Na sexta-feira, na sessão solene evocativa do centenário do nascimento de Mário Soares, na Assembleia da República, o presidente do Chega, André Ventura, recordou “o papel incontornável” de Soares no 25 de Novembro e nos primeiros passos do país na Europa, mas fez o discurso mais crítico para o evocado.

Ventura acusou Soares de ter sido “cúmplice e ativista de um sistema de donos disto tudo, que se iniciou à sua sombra e se manteve à sua sombra”, acusando-o ainda de ser responsável por uma “descolonização desumana e mal feita”.

Cavaco Silva: "Ttivemos sempre relações cordiais e de respeito mútuo"

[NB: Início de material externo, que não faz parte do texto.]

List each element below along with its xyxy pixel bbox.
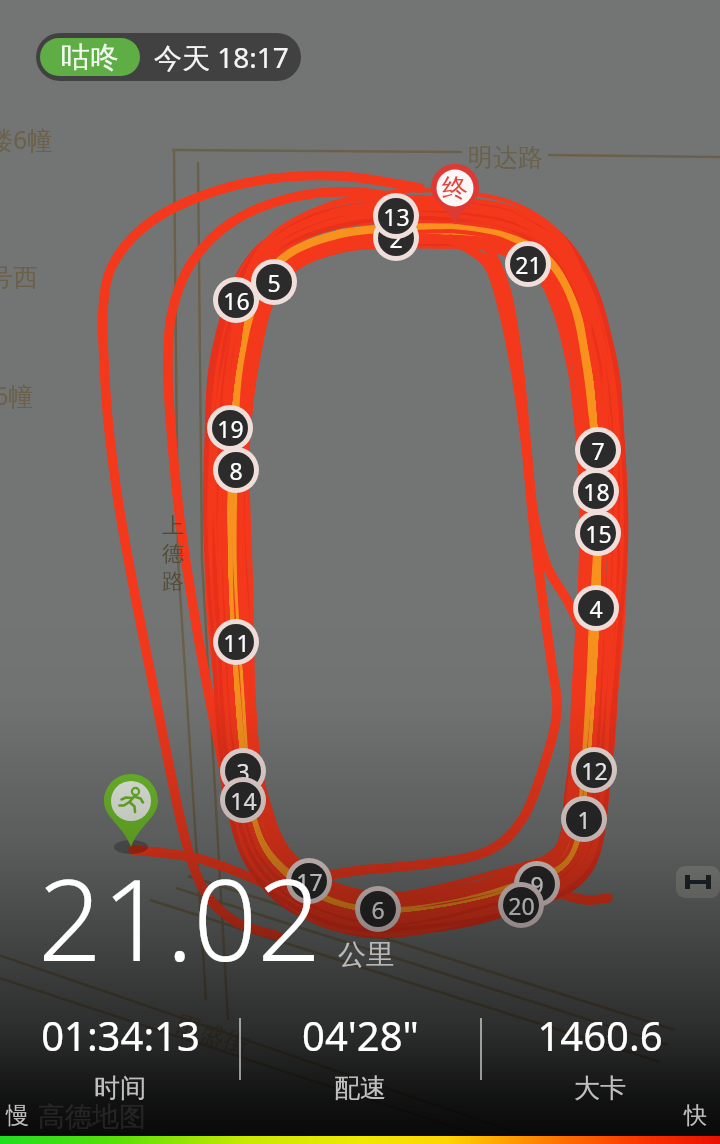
staticText: 7 [591, 435, 605, 466]
button[interactable]: 18 [578, 473, 614, 509]
staticText: 配速 [334, 1072, 386, 1105]
button[interactable]: 1 [566, 801, 602, 837]
staticText: 明达路 [468, 142, 543, 173]
staticText: 大卡 [574, 1072, 626, 1105]
staticText: 8 [229, 455, 243, 486]
button[interactable]: 15 [580, 515, 616, 551]
staticText: 号西 [0, 262, 38, 293]
staticText: 慢 [6, 1101, 29, 1130]
button[interactable]: 04'28" [240, 1008, 480, 1105]
button[interactable]: 11 [218, 624, 254, 660]
button[interactable]: 1460.6 [480, 1008, 720, 1105]
staticText: 1460.6 [537, 1008, 663, 1062]
staticText: 楼6幢 [0, 122, 53, 156]
staticText: 2 [389, 223, 403, 254]
button[interactable]: 20 [503, 887, 539, 923]
staticText: 12 [581, 755, 608, 786]
staticText: 上 [162, 512, 184, 540]
button[interactable]: 咕咚 [36, 33, 301, 81]
staticText: 公里 [338, 937, 394, 972]
staticText: 3 [236, 756, 250, 787]
button[interactable]: 12 [576, 752, 612, 788]
staticText: 终 [442, 172, 468, 205]
staticText: 15 [585, 518, 612, 549]
staticText: 20 [508, 890, 535, 921]
button[interactable]: 8 [218, 452, 254, 488]
staticText: 咕咚 [61, 39, 119, 76]
staticText: 04'28" [302, 1008, 419, 1062]
staticText: 14 [230, 785, 257, 816]
staticText: 11 [223, 627, 250, 658]
button[interactable]: 17 [291, 863, 327, 899]
staticText: 今天 18:17 [154, 38, 289, 76]
button[interactable]: 3 [225, 753, 261, 789]
staticText: 田盛街 [172, 1009, 253, 1062]
staticText: 21 [515, 249, 542, 280]
button[interactable]: 2 [378, 220, 414, 256]
button[interactable]: 21 [510, 246, 546, 282]
button[interactable]: 7 [580, 432, 616, 468]
staticText: 4 [589, 593, 603, 624]
staticText: 快 [684, 1101, 707, 1130]
staticText: 路 [162, 568, 184, 596]
staticText: 高德地图 [38, 1100, 146, 1134]
staticText: 5 [267, 267, 281, 298]
button[interactable]: 6 [360, 891, 396, 927]
staticText: 01:34:13 [41, 1008, 200, 1062]
button[interactable]: 5 [256, 264, 292, 300]
staticText: 1 [577, 804, 591, 835]
staticText: 9 [530, 869, 544, 900]
staticText: 时间 [94, 1072, 146, 1105]
staticText: 21.02 [38, 841, 322, 994]
staticText: 19 [217, 413, 244, 444]
button[interactable]: 9 [519, 866, 555, 902]
staticText: 17 [296, 866, 323, 897]
button[interactable]: 16 [218, 282, 254, 318]
staticText: 16 [223, 285, 250, 316]
button[interactable]: 4 [578, 590, 614, 626]
staticText: 18 [583, 476, 610, 507]
button[interactable]: 13 [378, 198, 414, 234]
button[interactable]: 19 [212, 410, 248, 446]
staticText: 德 [162, 540, 184, 568]
button[interactable]: 01:34:13 [0, 1008, 240, 1105]
staticText: 6 [371, 894, 385, 925]
button[interactable]: 14 [225, 782, 261, 818]
staticText: 13 [383, 201, 410, 232]
staticText: 6幢 [0, 378, 34, 412]
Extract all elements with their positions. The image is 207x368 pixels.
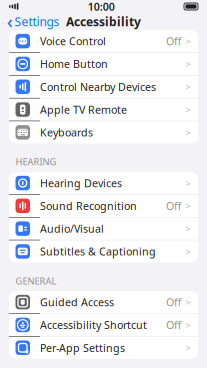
- staticText: ‹: [7, 10, 13, 33]
- button[interactable]: Guided Access: [9, 291, 198, 314]
- staticText: >: [186, 177, 190, 189]
- staticText: HEARING: [16, 156, 56, 168]
- button[interactable]: Apple TV Remote: [9, 98, 198, 121]
- staticText: Control Nearby Devices: [40, 80, 156, 94]
- staticText: Sound Recognition: [40, 199, 137, 213]
- staticText: Apple TV Remote: [40, 102, 127, 117]
- staticText: >: [186, 126, 190, 139]
- staticText: Accessibility Shortcut: [40, 318, 147, 332]
- button[interactable]: Keyboards: [9, 121, 198, 144]
- staticText: Keyboards: [40, 125, 93, 140]
- staticText: >: [186, 200, 190, 212]
- staticText: Off: [166, 295, 181, 309]
- staticText: Home Button: [40, 57, 108, 71]
- staticText: >: [186, 319, 190, 331]
- button[interactable]: Hearing Devices: [9, 172, 198, 195]
- button[interactable]: ‹: [0, 8, 60, 35]
- staticText: Subtitles & Captioning: [40, 244, 156, 259]
- button[interactable]: Sound Recognition: [9, 195, 198, 218]
- staticText: Settings: [14, 14, 60, 29]
- button[interactable]: Accessibility Shortcut: [9, 314, 198, 337]
- button[interactable]: Control Nearby Devices: [9, 76, 198, 98]
- staticText: GENERAL: [16, 275, 56, 287]
- staticText: >: [186, 81, 190, 93]
- staticText: Off: [166, 318, 181, 332]
- staticText: Off: [166, 199, 181, 213]
- staticText: >: [186, 342, 190, 354]
- staticText: >: [186, 103, 190, 116]
- staticText: Audio/Visual: [40, 222, 104, 236]
- staticText: >: [186, 35, 190, 47]
- staticText: >: [186, 222, 190, 235]
- staticText: Accessibility: [66, 14, 141, 29]
- button[interactable]: Audio/Visual: [9, 218, 198, 240]
- staticText: >: [186, 245, 190, 258]
- button[interactable]: Subtitles & Captioning: [9, 240, 198, 263]
- staticText: Guided Access: [40, 295, 114, 309]
- button[interactable]: Per-App Settings: [9, 337, 198, 359]
- staticText: >: [186, 58, 190, 70]
- staticText: Hearing Devices: [40, 176, 122, 190]
- staticText: Voice Control: [40, 34, 106, 48]
- button[interactable]: Home Button: [9, 53, 198, 76]
- button[interactable]: Voice Control: [9, 30, 198, 53]
- staticText: Off: [166, 34, 181, 48]
- staticText: Per-App Settings: [40, 341, 125, 355]
- staticText: >: [186, 296, 190, 308]
- staticText: 10:00: [88, 0, 115, 14]
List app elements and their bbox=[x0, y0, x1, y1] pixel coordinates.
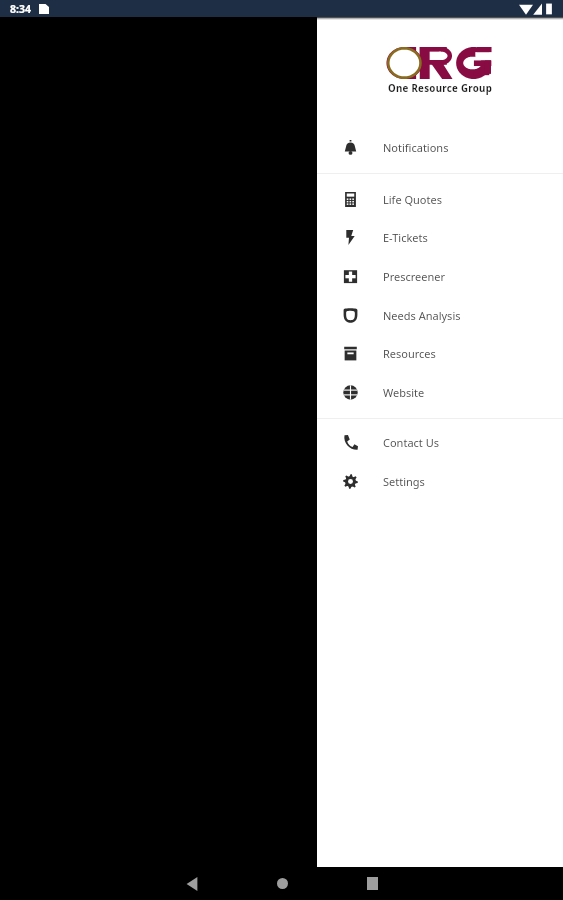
button[interactable]: E-Tickets bbox=[317, 218, 563, 257]
staticText: Contact Us bbox=[383, 435, 439, 450]
button[interactable]: Recent apps bbox=[344, 867, 400, 900]
button[interactable]: Home bbox=[254, 867, 310, 900]
button[interactable]: Life Quotes bbox=[317, 180, 563, 219]
staticText: Prescreener bbox=[383, 269, 446, 284]
staticText: Notifications bbox=[383, 140, 449, 155]
button[interactable]: Website bbox=[317, 373, 563, 412]
button[interactable]: Notifications bbox=[317, 128, 563, 167]
staticText: Resources bbox=[383, 346, 436, 361]
staticText: 8:34 bbox=[10, 2, 31, 16]
staticText: Life Quotes bbox=[383, 192, 442, 207]
button[interactable]: Settings bbox=[317, 462, 563, 501]
button[interactable]: Prescreener bbox=[317, 257, 563, 296]
button[interactable]: Contact Us bbox=[317, 423, 563, 462]
button[interactable]: Resources bbox=[317, 334, 563, 373]
staticText: Website bbox=[383, 385, 425, 400]
button[interactable]: Back bbox=[164, 867, 220, 900]
staticText: Settings bbox=[383, 474, 425, 489]
staticText: Needs Analysis bbox=[383, 308, 461, 323]
staticText: One Resource Group bbox=[388, 82, 493, 95]
staticText: E-Tickets bbox=[383, 230, 428, 245]
button[interactable]: Needs Analysis bbox=[317, 296, 563, 335]
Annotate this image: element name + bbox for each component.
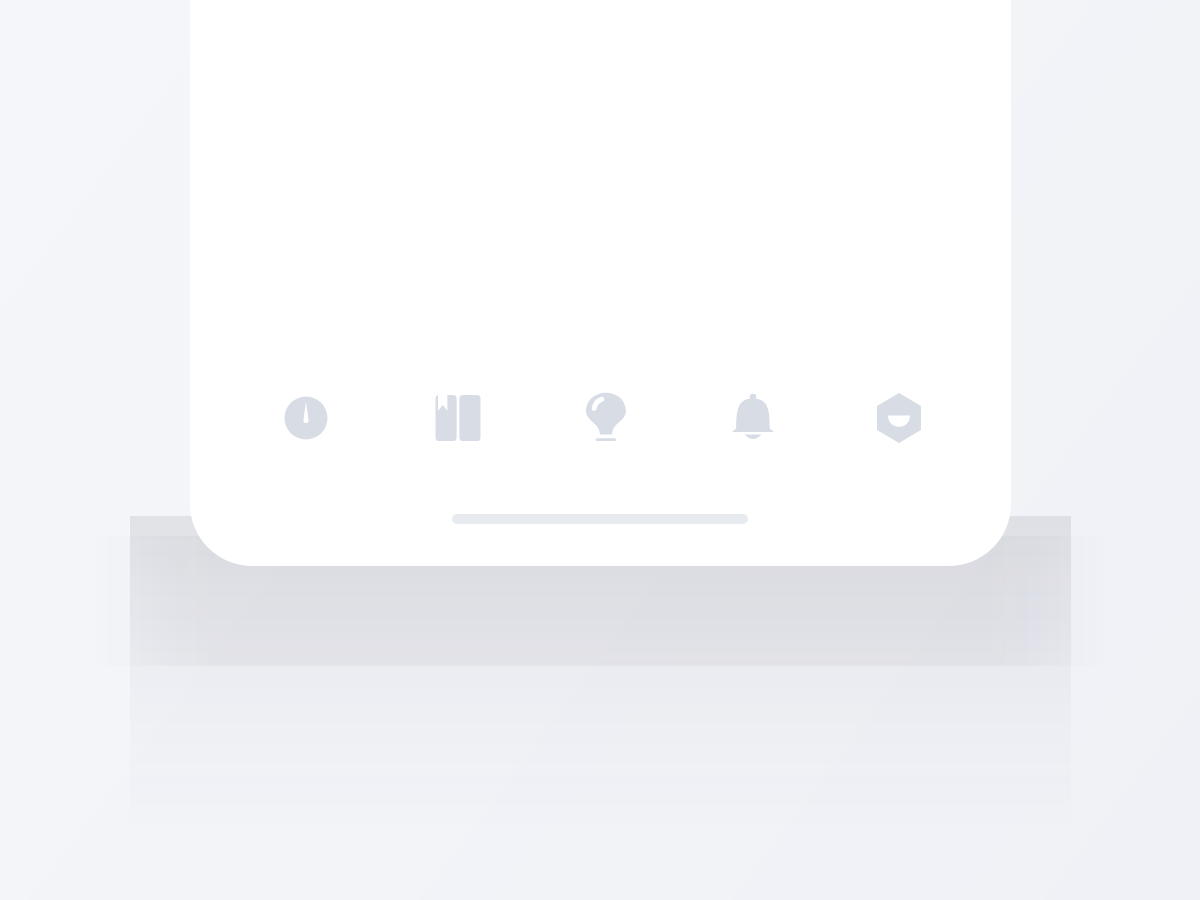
- button[interactable]: Notifications: [721, 386, 785, 450]
- button[interactable]: Library: [426, 386, 490, 450]
- button[interactable]: Ideas: [574, 386, 638, 450]
- button[interactable]: Dashboard: [274, 386, 338, 450]
- button[interactable]: Profile: [867, 386, 931, 450]
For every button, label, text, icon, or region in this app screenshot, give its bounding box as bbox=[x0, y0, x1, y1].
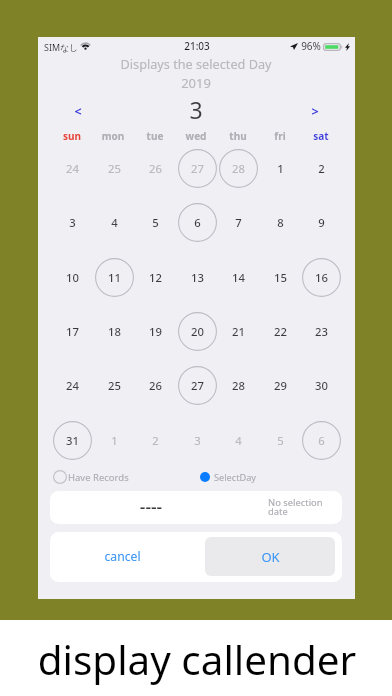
staticText: SIMなし bbox=[44, 41, 79, 53]
staticText: sun bbox=[52, 129, 92, 143]
button[interactable]: 11 bbox=[93, 250, 135, 304]
button[interactable]: Previous month bbox=[64, 97, 92, 125]
button[interactable]: 4 bbox=[217, 413, 259, 467]
staticText: 31 bbox=[66, 433, 79, 448]
staticText: tue bbox=[135, 129, 175, 143]
staticText: Displays the selected Day bbox=[71, 55, 321, 72]
button[interactable]: Have Records bbox=[53, 468, 129, 486]
button[interactable]: 25 bbox=[93, 141, 135, 195]
staticText: 6 bbox=[194, 215, 201, 230]
staticText: SelectDay bbox=[214, 471, 257, 484]
staticText: ---- bbox=[121, 494, 181, 518]
staticText: 29 bbox=[274, 378, 287, 393]
button[interactable]: 17 bbox=[51, 304, 93, 358]
staticText: No selection bbox=[268, 496, 323, 508]
button[interactable]: 8 bbox=[259, 195, 301, 249]
button[interactable]: 29 bbox=[259, 358, 301, 412]
button[interactable]: Next month bbox=[301, 97, 329, 125]
button[interactable]: 1 bbox=[259, 141, 301, 195]
button[interactable]: 27 bbox=[176, 141, 218, 195]
button[interactable]: 5 bbox=[134, 195, 176, 249]
button[interactable]: 1 bbox=[93, 413, 135, 467]
button[interactable]: 3 bbox=[176, 413, 218, 467]
staticText: 4 bbox=[235, 433, 242, 448]
button[interactable]: 28 bbox=[217, 358, 259, 412]
button[interactable]: 21 bbox=[217, 304, 259, 358]
staticText: 24 bbox=[66, 378, 79, 393]
button[interactable]: 30 bbox=[300, 358, 342, 412]
staticText: OK bbox=[261, 548, 280, 566]
button[interactable]: SelectDay bbox=[200, 468, 257, 486]
button[interactable]: 12 bbox=[134, 250, 176, 304]
button[interactable]: 16 bbox=[300, 250, 342, 304]
button[interactable]: 14 bbox=[217, 250, 259, 304]
staticText: fri bbox=[260, 129, 300, 143]
button[interactable]: 24 bbox=[51, 358, 93, 412]
staticText: 3 bbox=[166, 94, 226, 124]
staticText: cancel bbox=[104, 548, 141, 565]
staticText: 2 bbox=[318, 161, 325, 176]
button[interactable]: 20 bbox=[176, 304, 218, 358]
staticText: 15 bbox=[274, 270, 287, 285]
button[interactable]: 7 bbox=[217, 195, 259, 249]
staticText: 8 bbox=[277, 215, 284, 230]
staticText: 17 bbox=[66, 324, 79, 339]
staticText: thu bbox=[218, 129, 258, 143]
staticText: 1 bbox=[111, 433, 118, 448]
button[interactable]: 6 bbox=[176, 195, 218, 249]
staticText: 2 bbox=[152, 433, 159, 448]
button[interactable]: 26 bbox=[134, 358, 176, 412]
staticText: 7 bbox=[235, 215, 242, 230]
staticText: 18 bbox=[108, 324, 121, 339]
staticText: mon bbox=[93, 129, 133, 143]
staticText: < bbox=[74, 103, 82, 120]
button[interactable]: 25 bbox=[93, 358, 135, 412]
staticText: display callender bbox=[1, 632, 392, 687]
staticText: 5 bbox=[277, 433, 284, 448]
button[interactable]: cancel bbox=[55, 537, 190, 576]
button[interactable]: 5 bbox=[259, 413, 301, 467]
staticText: 26 bbox=[149, 378, 162, 393]
staticText: 6 bbox=[318, 433, 325, 448]
staticText: 3 bbox=[69, 215, 76, 230]
button[interactable]: 24 bbox=[51, 141, 93, 195]
staticText: 23 bbox=[315, 324, 328, 339]
staticText: sat bbox=[301, 129, 341, 143]
staticText: Have Records bbox=[68, 471, 129, 484]
staticText: 19 bbox=[149, 324, 162, 339]
button[interactable]: 26 bbox=[134, 141, 176, 195]
staticText: 16 bbox=[315, 270, 328, 285]
button[interactable]: 19 bbox=[134, 304, 176, 358]
staticText: > bbox=[311, 103, 319, 120]
staticText: 28 bbox=[232, 378, 245, 393]
button[interactable]: 18 bbox=[93, 304, 135, 358]
button[interactable]: 2 bbox=[300, 141, 342, 195]
staticText: 9 bbox=[318, 215, 325, 230]
button[interactable]: 22 bbox=[259, 304, 301, 358]
button[interactable]: 10 bbox=[51, 250, 93, 304]
staticText: 2019 bbox=[156, 74, 236, 92]
button[interactable]: 6 bbox=[300, 413, 342, 467]
button[interactable]: 31 bbox=[51, 413, 93, 467]
staticText: 27 bbox=[191, 378, 204, 393]
button[interactable]: OK bbox=[205, 537, 335, 576]
button[interactable]: 3 bbox=[51, 195, 93, 249]
staticText: 21 bbox=[232, 324, 245, 339]
staticText: 24 bbox=[66, 161, 79, 176]
button[interactable]: 28 bbox=[217, 141, 259, 195]
button[interactable]: 15 bbox=[259, 250, 301, 304]
staticText: 10 bbox=[66, 270, 79, 285]
staticText: 22 bbox=[274, 324, 287, 339]
staticText: 14 bbox=[232, 270, 245, 285]
button[interactable]: 9 bbox=[300, 195, 342, 249]
staticText: wed bbox=[176, 129, 216, 143]
button[interactable]: 4 bbox=[93, 195, 135, 249]
staticText: 13 bbox=[191, 270, 204, 285]
button[interactable]: 23 bbox=[300, 304, 342, 358]
staticText: 21:03 bbox=[167, 39, 227, 53]
button[interactable]: 2 bbox=[134, 413, 176, 467]
staticText: 3 bbox=[194, 433, 201, 448]
button[interactable]: 27 bbox=[176, 358, 218, 412]
button[interactable]: 13 bbox=[176, 250, 218, 304]
staticText: 12 bbox=[149, 270, 162, 285]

O antigo Presidente da República Cavaco Silva afirmou hoje que manteve com Mário Soares relações cordiais mesmo nas ocasiões em que foram adversários políticos e considerou que o fundador do PS foi figura maior do século XX.

Aníbal Cavaco Silva falava aos jornalistas na Fundação Calouste Gulbenkian, após ter estado presente na sessão comemorativa dos cem anos do nascimento de Mário Soares, Presidente da República entre 1986 e 1996, e primeiro-ministro de três governos constitucionais (1976/78, 1978, 1983/85).

“Mário Soares é uma figura maior da política portuguesa do século XX e com repercussões no século XXI. Tive a ocasião de escrever que Portugal deve a ele o grande contributo para a democracia pluralista e para a adesão à União Europeia”, declarou o antigo primeiro-ministro social-democrata.

Cavaco Silva recordou depois que foi adversário político de Mário Soares “em algumas ocasiões”.

“Mas tivemos sempre relações cordiais e de respeito mútuo. Por isso, estou aqui a afirmar claramente que trabalhei com ele durante dez anos e, como líder do PSD, apoiei a sua reeleição” para as funções de Presidente da República, apontou.

Interrogado sobre a razão para não ter estado presente na Assembleia da República, na sexta-feira, na sessão solene evocativa dos cem anos de Mário Soares, Cavaco Silva respondeu: “Porque o meu tempo pessoal não era compatível com o tempo da homenagem da Assembleia da República”.